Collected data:
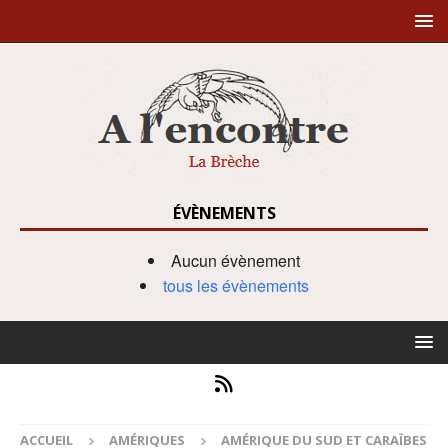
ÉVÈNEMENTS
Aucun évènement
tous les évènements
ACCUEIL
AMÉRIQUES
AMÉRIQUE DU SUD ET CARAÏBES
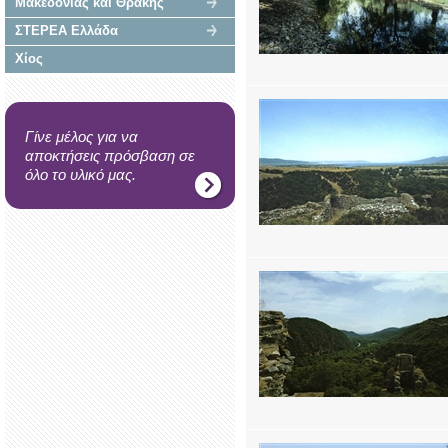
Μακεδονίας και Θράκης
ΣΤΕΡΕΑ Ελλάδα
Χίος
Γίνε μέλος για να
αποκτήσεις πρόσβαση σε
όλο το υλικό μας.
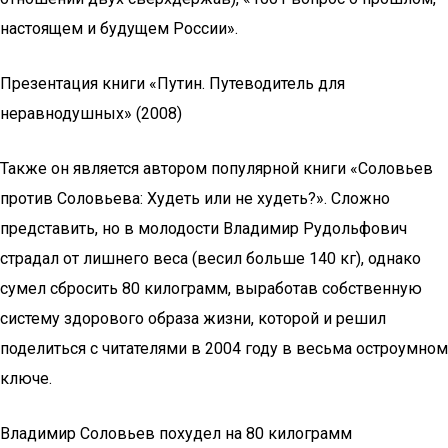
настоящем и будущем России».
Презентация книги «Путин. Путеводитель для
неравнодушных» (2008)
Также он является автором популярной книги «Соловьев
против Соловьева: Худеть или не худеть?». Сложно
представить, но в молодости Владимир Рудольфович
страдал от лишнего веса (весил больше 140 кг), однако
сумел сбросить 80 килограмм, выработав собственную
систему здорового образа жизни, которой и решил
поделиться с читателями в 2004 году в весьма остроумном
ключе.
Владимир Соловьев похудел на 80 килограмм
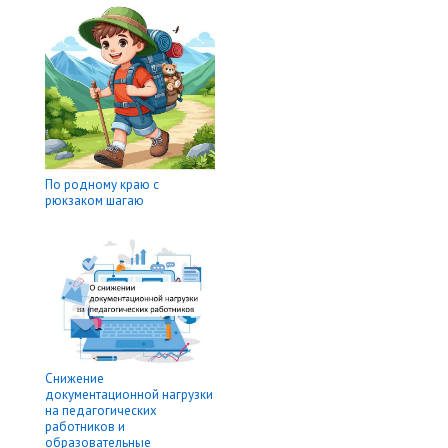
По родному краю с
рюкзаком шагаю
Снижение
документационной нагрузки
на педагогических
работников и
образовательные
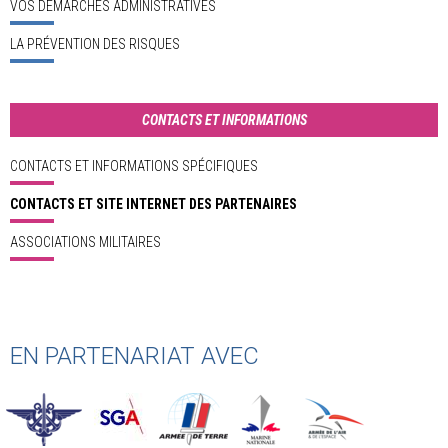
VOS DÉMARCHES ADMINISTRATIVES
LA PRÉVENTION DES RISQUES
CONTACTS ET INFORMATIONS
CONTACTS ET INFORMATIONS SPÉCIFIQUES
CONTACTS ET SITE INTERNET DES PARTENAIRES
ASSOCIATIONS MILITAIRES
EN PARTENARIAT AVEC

▶ INSTRUCTIONS TO FOLLOW:
Using the data above, output the line that has "όλο το υλικό μας.", the line that has "сумел сбросить 80", and whatever lines fall between, each exactly as it stands and without pictures.

▶ REPLY TO THE EXERCISE:
όλο το υλικό μας.
настоящем и будущем России».
Презентация книги «Путин. Путеводитель для
неравнодушных» (2008)
Также он является автором популярной книги «Соловьев
против Соловьева: Худеть или не худеть?». Сложно
представить, но в молодости Владимир Рудольфович
страдал от лишнего веса (весил больше 140 кг), однако
сумел сбросить 80 килограмм, выработав собственную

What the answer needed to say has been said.